**Brief**
Taking the entries below, transcribe only the lines starting with the one with "Film-coated tabl" and going on through the one with "Expression of Concern", exactly as written, without the pictures.

—————

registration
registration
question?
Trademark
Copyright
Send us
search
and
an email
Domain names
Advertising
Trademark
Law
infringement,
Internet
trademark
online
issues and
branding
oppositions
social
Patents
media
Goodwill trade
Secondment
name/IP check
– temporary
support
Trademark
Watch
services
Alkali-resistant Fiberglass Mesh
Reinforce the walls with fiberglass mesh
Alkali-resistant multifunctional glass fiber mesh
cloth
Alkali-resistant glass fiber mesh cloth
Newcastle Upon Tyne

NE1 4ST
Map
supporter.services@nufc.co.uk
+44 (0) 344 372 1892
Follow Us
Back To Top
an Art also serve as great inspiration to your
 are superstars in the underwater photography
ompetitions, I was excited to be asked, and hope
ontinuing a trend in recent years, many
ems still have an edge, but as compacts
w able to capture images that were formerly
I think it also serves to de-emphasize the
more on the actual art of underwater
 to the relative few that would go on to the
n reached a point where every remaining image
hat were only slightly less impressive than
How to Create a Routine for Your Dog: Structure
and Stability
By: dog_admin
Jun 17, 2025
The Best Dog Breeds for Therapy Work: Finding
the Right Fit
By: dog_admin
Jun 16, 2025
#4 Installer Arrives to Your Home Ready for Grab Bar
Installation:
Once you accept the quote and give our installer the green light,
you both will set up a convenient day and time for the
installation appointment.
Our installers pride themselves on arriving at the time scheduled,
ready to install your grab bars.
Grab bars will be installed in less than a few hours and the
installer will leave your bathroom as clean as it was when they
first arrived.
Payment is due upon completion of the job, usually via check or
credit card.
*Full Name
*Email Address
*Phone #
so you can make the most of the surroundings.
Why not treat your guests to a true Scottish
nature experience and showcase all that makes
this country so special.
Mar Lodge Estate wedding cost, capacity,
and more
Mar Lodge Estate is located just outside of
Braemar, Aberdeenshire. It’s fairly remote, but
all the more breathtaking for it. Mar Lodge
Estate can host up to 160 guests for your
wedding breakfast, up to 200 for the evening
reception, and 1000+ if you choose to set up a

—————

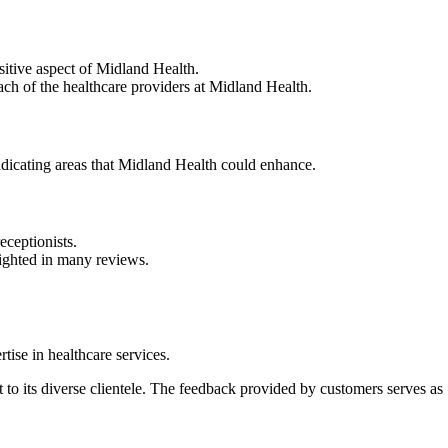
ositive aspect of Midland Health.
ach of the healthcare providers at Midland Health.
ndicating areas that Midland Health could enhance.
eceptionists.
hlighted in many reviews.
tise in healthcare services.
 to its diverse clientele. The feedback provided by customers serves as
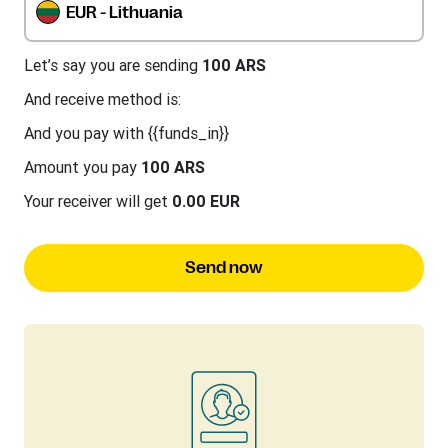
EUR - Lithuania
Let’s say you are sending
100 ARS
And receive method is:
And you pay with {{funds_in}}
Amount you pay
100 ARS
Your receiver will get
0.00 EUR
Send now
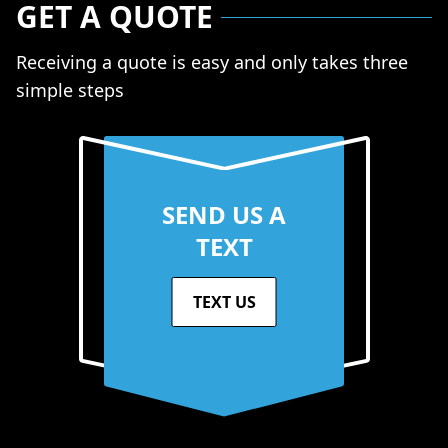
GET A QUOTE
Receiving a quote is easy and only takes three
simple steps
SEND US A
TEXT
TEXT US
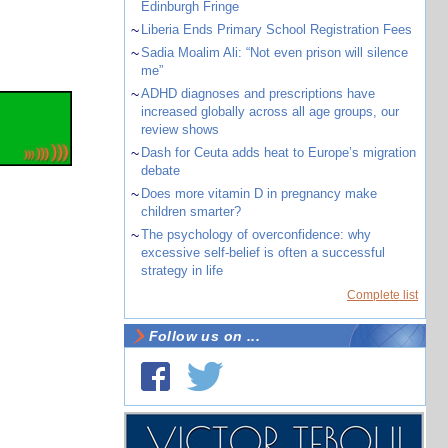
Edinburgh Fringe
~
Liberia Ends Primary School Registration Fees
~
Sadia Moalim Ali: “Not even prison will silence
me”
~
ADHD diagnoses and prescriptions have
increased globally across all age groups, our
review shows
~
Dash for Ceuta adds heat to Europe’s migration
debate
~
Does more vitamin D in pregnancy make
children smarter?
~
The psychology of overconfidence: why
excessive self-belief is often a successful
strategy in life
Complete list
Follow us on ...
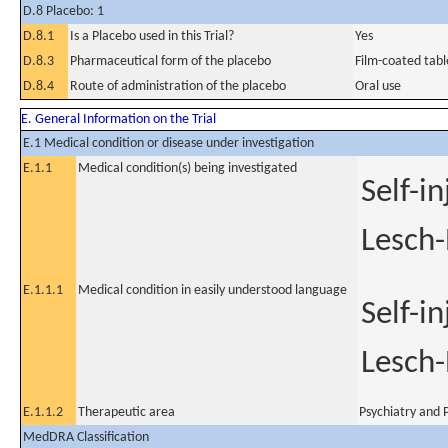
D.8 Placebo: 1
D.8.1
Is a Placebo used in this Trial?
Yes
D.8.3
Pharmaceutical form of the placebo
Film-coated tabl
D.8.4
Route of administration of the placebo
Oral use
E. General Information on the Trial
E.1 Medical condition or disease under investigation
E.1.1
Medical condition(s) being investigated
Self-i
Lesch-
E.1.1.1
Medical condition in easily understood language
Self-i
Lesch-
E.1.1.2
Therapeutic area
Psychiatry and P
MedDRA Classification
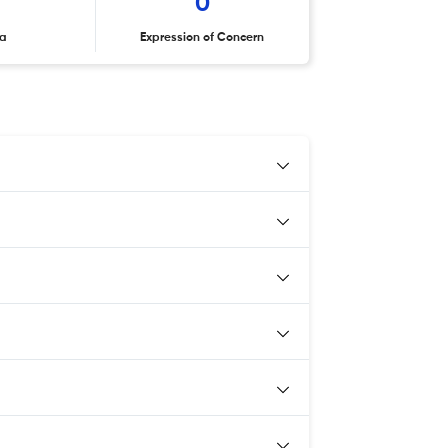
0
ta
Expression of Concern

—————

**Answer**
Film-coated tabl
D.8.4
Route of administration of the placebo
Oral use
E. General Information on the Trial
E.1 Medical condition or disease under investigation
E.1.1
Medical condition(s) being investigated
Self-i
Lesch-
E.1.1.1
Medical condition in easily understood language
Self-i
Lesch-
E.1.1.2
Therapeutic area
Psychiatry and P
MedDRA Classification
0
ta
Expression of Concern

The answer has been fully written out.